I almost felt like I was cheating.

Have you been wanting to improve your flexibility or get deeper into certain poses?

Blocks are a fantastic way to help you gain more flexibility and access postures that feel impossible to enter. I wanted to put together a post about how to use yoga blocks because so many yogis flat out refuse to use them.

There isn’t anything to be ashamed of when you use blocks! In fact, many advanced teachers use them regularly as part of their practice.

Choosing the Right Yoga Block​

There is a variety of yoga block materials and sizes on the market. How do you decide what type to buy?​



Foam: Foam blocks are the most inexpensive and the lightest, making them ideal for travel or taking along to your classes at a studio.

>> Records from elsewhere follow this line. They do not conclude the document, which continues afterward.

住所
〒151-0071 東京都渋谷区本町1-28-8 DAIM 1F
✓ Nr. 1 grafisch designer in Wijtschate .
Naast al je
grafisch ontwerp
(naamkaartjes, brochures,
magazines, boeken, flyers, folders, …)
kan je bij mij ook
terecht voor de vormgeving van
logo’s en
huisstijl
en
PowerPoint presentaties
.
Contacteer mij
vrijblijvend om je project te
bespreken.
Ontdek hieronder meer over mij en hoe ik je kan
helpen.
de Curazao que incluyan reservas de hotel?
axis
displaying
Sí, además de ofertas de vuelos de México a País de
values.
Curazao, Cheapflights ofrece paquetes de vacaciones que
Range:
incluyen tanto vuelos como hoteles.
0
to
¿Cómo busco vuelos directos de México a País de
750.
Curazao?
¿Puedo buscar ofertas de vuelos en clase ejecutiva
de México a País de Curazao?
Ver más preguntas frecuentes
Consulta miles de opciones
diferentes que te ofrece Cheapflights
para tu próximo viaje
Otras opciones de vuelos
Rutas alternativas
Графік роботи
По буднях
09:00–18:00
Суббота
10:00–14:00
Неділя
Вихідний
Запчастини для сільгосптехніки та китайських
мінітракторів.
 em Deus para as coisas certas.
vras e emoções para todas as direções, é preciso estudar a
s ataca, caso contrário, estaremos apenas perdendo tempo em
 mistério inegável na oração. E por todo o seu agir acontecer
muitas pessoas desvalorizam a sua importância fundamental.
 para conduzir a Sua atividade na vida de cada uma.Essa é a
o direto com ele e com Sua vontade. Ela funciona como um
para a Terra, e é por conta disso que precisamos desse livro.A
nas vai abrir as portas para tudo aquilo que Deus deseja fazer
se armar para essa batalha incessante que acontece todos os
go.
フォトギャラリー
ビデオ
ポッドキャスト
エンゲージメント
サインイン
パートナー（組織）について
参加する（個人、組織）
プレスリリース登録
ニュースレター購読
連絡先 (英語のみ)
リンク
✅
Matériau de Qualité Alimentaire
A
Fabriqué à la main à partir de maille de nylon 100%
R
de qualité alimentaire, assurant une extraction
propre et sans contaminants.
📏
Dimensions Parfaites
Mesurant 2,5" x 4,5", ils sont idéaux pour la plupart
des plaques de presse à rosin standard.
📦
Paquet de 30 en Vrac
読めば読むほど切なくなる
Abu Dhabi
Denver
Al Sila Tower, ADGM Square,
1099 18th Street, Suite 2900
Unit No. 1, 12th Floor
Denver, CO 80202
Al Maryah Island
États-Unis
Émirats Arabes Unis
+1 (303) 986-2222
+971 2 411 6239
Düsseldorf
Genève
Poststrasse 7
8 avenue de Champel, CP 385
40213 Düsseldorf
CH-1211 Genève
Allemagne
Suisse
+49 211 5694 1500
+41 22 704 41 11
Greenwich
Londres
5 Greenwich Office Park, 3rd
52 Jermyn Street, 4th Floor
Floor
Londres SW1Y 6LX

They’re pretty durable and easy to clean, but they do show dirt and wear quite quickly. If owning eco-friendly items is important to you, foam isn’t as earth-friendly as wood or cork blocks are.

They’re also a bit less stable if you’re putting a lot of your weight onto them, and if you have fussy wrists, you might want a less spongy block if you’re using them in standing poses or arm balances.​

hugger mugger cork yoga block

Cork: Cork blocks are more eco-friendly than foam. They’re sturdier than foam but less firm than wooden blocks. You won’t see cork blocks in studios because cork’s porous nature absorbs sweat and odors. Cork also crumbles as it ages, so they may not last as long as foam or wood.​

wood yoga block tutorial

Wood: Wooden blocks are typically made from woods like bamboo, maple, or poplar. Wood blocks are quite heavy, weighing between 1.5 to 2.5 pounds. This makes them the most suitable to your home practice. They’re incredibly durable and will probably last forever.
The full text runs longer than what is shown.